Would you please write out each entry precisely as given?

--- Data excerpts ---

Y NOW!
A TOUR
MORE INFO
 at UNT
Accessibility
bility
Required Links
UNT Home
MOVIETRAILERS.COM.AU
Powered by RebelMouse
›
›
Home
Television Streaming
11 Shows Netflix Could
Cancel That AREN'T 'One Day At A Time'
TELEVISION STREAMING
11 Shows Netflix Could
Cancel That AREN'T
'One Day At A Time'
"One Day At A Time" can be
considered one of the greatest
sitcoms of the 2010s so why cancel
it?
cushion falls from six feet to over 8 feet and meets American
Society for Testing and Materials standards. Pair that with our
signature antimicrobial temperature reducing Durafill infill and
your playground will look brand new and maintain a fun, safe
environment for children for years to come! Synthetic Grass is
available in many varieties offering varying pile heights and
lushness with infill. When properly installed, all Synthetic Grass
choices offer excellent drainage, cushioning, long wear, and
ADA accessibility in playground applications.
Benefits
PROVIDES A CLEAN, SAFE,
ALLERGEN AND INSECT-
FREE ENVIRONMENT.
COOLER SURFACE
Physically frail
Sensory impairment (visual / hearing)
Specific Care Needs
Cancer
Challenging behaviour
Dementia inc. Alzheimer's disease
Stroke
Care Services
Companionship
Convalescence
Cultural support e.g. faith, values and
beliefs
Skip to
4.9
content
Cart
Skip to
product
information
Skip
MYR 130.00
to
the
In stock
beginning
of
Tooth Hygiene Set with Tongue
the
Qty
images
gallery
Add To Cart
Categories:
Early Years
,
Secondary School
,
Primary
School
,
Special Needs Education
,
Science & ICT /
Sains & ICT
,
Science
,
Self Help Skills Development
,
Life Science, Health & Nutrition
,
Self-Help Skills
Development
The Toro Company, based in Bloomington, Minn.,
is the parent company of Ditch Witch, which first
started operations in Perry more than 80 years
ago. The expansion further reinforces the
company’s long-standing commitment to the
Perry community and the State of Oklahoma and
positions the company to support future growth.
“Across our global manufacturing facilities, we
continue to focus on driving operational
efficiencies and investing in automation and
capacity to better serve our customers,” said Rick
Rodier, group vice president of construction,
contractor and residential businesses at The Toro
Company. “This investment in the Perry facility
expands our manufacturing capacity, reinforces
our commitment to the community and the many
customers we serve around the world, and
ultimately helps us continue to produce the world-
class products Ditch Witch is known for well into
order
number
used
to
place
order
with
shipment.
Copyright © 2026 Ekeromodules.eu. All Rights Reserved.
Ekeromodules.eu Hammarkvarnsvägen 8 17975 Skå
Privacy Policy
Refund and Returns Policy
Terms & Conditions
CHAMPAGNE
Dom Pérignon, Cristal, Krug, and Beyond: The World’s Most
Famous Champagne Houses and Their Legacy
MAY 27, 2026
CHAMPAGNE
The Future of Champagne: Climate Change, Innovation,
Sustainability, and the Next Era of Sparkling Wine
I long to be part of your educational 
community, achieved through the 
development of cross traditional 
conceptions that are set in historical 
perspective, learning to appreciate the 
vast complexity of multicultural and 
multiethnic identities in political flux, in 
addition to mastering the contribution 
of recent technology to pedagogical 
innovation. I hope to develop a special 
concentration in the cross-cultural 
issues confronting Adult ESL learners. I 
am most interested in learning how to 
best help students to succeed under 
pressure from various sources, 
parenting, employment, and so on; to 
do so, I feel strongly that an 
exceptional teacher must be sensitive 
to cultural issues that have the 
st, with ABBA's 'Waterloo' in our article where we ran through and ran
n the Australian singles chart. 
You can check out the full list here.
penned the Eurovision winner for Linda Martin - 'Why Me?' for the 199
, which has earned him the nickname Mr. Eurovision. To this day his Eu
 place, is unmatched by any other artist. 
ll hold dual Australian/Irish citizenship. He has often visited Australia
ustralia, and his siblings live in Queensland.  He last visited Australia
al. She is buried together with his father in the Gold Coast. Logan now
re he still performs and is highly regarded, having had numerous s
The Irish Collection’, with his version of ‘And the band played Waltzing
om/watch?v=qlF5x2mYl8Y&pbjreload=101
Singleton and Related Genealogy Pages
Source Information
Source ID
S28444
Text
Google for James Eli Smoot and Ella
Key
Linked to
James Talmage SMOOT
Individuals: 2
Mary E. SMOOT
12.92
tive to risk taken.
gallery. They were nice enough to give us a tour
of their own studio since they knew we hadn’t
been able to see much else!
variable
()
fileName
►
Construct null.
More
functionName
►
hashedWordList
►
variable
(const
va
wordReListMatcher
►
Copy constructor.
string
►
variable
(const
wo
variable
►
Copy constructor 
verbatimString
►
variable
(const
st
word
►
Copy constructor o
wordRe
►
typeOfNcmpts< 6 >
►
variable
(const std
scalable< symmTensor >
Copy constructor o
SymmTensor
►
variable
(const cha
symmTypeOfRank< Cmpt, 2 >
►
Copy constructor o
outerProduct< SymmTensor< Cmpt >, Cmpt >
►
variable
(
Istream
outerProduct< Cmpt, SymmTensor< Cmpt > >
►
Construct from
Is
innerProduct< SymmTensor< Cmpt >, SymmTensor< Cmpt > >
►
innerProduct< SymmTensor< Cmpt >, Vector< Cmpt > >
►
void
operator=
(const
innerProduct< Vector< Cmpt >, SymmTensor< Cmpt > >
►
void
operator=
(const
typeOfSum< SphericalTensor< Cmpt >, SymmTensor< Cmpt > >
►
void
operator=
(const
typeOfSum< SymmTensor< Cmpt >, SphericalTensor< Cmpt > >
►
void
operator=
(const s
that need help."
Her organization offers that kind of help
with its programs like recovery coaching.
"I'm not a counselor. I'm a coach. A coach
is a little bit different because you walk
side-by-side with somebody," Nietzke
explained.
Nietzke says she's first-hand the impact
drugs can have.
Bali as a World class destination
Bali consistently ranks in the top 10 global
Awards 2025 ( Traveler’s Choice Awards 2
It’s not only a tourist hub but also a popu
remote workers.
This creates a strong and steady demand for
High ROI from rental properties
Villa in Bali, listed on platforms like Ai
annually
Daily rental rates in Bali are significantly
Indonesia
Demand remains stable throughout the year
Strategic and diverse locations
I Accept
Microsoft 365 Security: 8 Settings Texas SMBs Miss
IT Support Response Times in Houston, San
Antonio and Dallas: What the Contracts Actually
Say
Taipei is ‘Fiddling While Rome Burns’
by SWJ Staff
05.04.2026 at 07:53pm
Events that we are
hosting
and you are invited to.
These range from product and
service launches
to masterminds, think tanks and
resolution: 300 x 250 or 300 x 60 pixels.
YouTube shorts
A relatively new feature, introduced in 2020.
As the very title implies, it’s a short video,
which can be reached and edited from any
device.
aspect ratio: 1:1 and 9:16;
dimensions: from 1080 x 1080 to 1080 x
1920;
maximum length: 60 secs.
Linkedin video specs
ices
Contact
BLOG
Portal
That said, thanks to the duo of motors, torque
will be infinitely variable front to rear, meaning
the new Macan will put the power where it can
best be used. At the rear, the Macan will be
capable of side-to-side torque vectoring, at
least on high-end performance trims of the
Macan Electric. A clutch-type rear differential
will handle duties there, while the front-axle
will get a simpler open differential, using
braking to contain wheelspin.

---

Reply:
Y NOW!
A TOUR
MORE INFO
 at UNT
Accessibility
bility
Required Links
UNT Home
MOVIETRAILERS.COM.AU
Powered by RebelMouse
›
›
Home
Television Streaming
11 Shows Netflix Could
Cancel That AREN'T 'One Day At A Time'
TELEVISION STREAMING
11 Shows Netflix Could
Cancel That AREN'T
'One Day At A Time'
"One Day At A Time" can be
considered one of the greatest
sitcoms of the 2010s so why cancel
it?
cushion falls from six feet to over 8 feet and meets American
Society for Testing and Materials standards. Pair that with our
signature antimicrobial temperature reducing Durafill infill and
your playground will look brand new and maintain a fun, safe
environment for children for years to come! Synthetic Grass is
available in many varieties offering varying pile heights and
lushness with infill. When properly installed, all Synthetic Grass
choices offer excellent drainage, cushioning, long wear, and
ADA accessibility in playground applications.
Benefits
PROVIDES A CLEAN, SAFE,
ALLERGEN AND INSECT-
FREE ENVIRONMENT.
COOLER SURFACE
Physically frail
Sensory impairment (visual / hearing)
Specific Care Needs
Cancer
Challenging behaviour
Dementia inc. Alzheimer's disease
Stroke
Care Services
Companionship
Convalescence
Cultural support e.g. faith, values and
beliefs
Skip to
4.9
content
Cart
Skip to
product
information
Skip
MYR 130.00
to
the
In stock
beginning
of
Tooth Hygiene Set with Tongue
the
Qty
images
gallery
Add To Cart
Categories:
Early Years
,
Secondary School
,
Primary
School
,
Special Needs Education
,
Science & ICT /
Sains & ICT
,
Science
,
Self Help Skills Development
,
Life Science, Health & Nutrition
,
Self-Help Skills
Development
The Toro Company, based in Bloomington, Minn.,
is the parent company of Ditch Witch, which first
started operations in Perry more than 80 years
ago. The expansion further reinforces the
company’s long-standing commitment to the
Perry community and the State of Oklahoma and
positions the company to support future growth.
“Across our global manufacturing facilities, we
continue to focus on driving operational
efficiencies and investing in automation and
capacity to better serve our customers,” said Rick
Rodier, group vice president of construction,
contractor and residential businesses at The Toro
Company. “This investment in the Perry facility
expands our manufacturing capacity, reinforces
our commitment to the community and the many
customers we serve around the world, and
ultimately helps us continue to produce the world-
class products Ditch Witch is known for well into
order
number
used
to
place
order
with
shipment.
Copyright © 2026 Ekeromodules.eu. All Rights Reserved.
Ekeromodules.eu Hammarkvarnsvägen 8 17975 Skå
Privacy Policy
Refund and Returns Policy
Terms & Conditions
CHAMPAGNE
Dom Pérignon, Cristal, Krug, and Beyond: The World’s Most
Famous Champagne Houses and Their Legacy
MAY 27, 2026
CHAMPAGNE
The Future of Champagne: Climate Change, Innovation,
Sustainability, and the Next Era of Sparkling Wine
I long to be part of your educational 
community, achieved through the 
development of cross traditional 
conceptions that are set in historical 
perspective, learning to appreciate the 
vast complexity of multicultural and 
multiethnic identities in political flux, in 
addition to mastering the contribution 
of recent technology to pedagogical 
innovation. I hope to develop a special 
concentration in the cross-cultural 
issues confronting Adult ESL learners. I 
am most interested in learning how to 
best help students to succeed under 
pressure from various sources, 
parenting, employment, and so on; to 
do so, I feel strongly that an 
exceptional teacher must be sensitive 
to cultural issues that have the 
st, with ABBA's 'Waterloo' in our article where we ran through and ran
n the Australian singles chart. 
You can check out the full list here.
penned the Eurovision winner for Linda Martin - 'Why Me?' for the 199
, which has earned him the nickname Mr. Eurovision. To this day his Eu
 place, is unmatched by any other artist. 
ll hold dual Australian/Irish citizenship. He has often visited Australia
ustralia, and his siblings live in Queensland.  He last visited Australia
al. She is buried together with his father in the Gold Coast. Logan now
re he still performs and is highly regarded, having had numerous s
The Irish Collection’, with his version of ‘And the band played Waltzing
om/watch?v=qlF5x2mYl8Y&pbjreload=101
Singleton and Related Genealogy Pages
Source Information
Source ID
S28444
Text
Google for James Eli Smoot and Ella
Key
Linked to
James Talmage SMOOT
Individuals: 2
Mary E. SMOOT
12.92
tive to risk taken.
gallery. They were nice enough to give us a tour
of their own studio since they knew we hadn’t
been able to see much else!
variable
()
fileName
►
Construct null.
More
functionName
►
hashedWordList
►
variable
(const
va
wordReListMatcher
►
Copy constructor.
string
►
variable
(const
wo
variable
►
Copy constructor 
verbatimString
►
variable
(const
st
word
►
Copy constructor o
wordRe
►
typeOfNcmpts< 6 >
►
variable
(const std
scalable< symmTensor >
Copy constructor o
SymmTensor
►
variable
(const cha
symmTypeOfRank< Cmpt, 2 >
►
Copy constructor o
outerProduct< SymmTensor< Cmpt >, Cmpt >
►
variable
(
Istream
outerProduct< Cmpt, SymmTensor< Cmpt > >
►
Construct from
Is
innerProduct< SymmTensor< Cmpt >, SymmTensor< Cmpt > >
►
innerProduct< SymmTensor< Cmpt >, Vector< Cmpt > >
►
void
operator=
(const
innerProduct< Vector< Cmpt >, SymmTensor< Cmpt > >
►
void
operator=
(const
typeOfSum< SphericalTensor< Cmpt >, SymmTensor< Cmpt > >
►
void
operator=
(const
typeOfSum< SymmTensor< Cmpt >, SphericalTensor< Cmpt > >
►
void
operator=
(const s
that need help."
Her organization offers that kind of help
with its programs like recovery coaching.
"I'm not a counselor. I'm a coach. A coach
is a little bit different because you walk
side-by-side with somebody," Nietzke
explained.
Nietzke says she's first-hand the impact
drugs can have.
Bali as a World class destination
Bali consistently ranks in the top 10 global
Awards 2025 ( Traveler’s Choice Awards 2
It’s not only a tourist hub but also a popu
remote workers.
This creates a strong and steady demand for
High ROI from rental properties
Villa in Bali, listed on platforms like Ai
annually
Daily rental rates in Bali are significantly
Indonesia
Demand remains stable throughout the year
Strategic and diverse locations
I Accept
Microsoft 365 Security: 8 Settings Texas SMBs Miss
IT Support Response Times in Houston, San
Antonio and Dallas: What the Contracts Actually
Say
Taipei is ‘Fiddling While Rome Burns’
by SWJ Staff
05.04.2026 at 07:53pm
Events that we are
hosting
and you are invited to.
These range from product and
service launches
to masterminds, think tanks and
resolution: 300 x 250 or 300 x 60 pixels.
YouTube shorts
A relatively new feature, introduced in 2020.
As the very title implies, it’s a short video,
which can be reached and edited from any
device.
aspect ratio: 1:1 and 9:16;
dimensions: from 1080 x 1080 to 1080 x
1920;
maximum length: 60 secs.
Linkedin video specs
ices
Contact
BLOG
Portal
That said, thanks to the duo of motors, torque
will be infinitely variable front to rear, meaning
the new Macan will put the power where it can
best be used. At the rear, the Macan will be
capable of side-to-side torque vectoring, at
least on high-end performance trims of the
Macan Electric. A clutch-type rear differential
will handle duties there, while the front-axle
will get a simpler open differential, using
braking to contain wheelspin.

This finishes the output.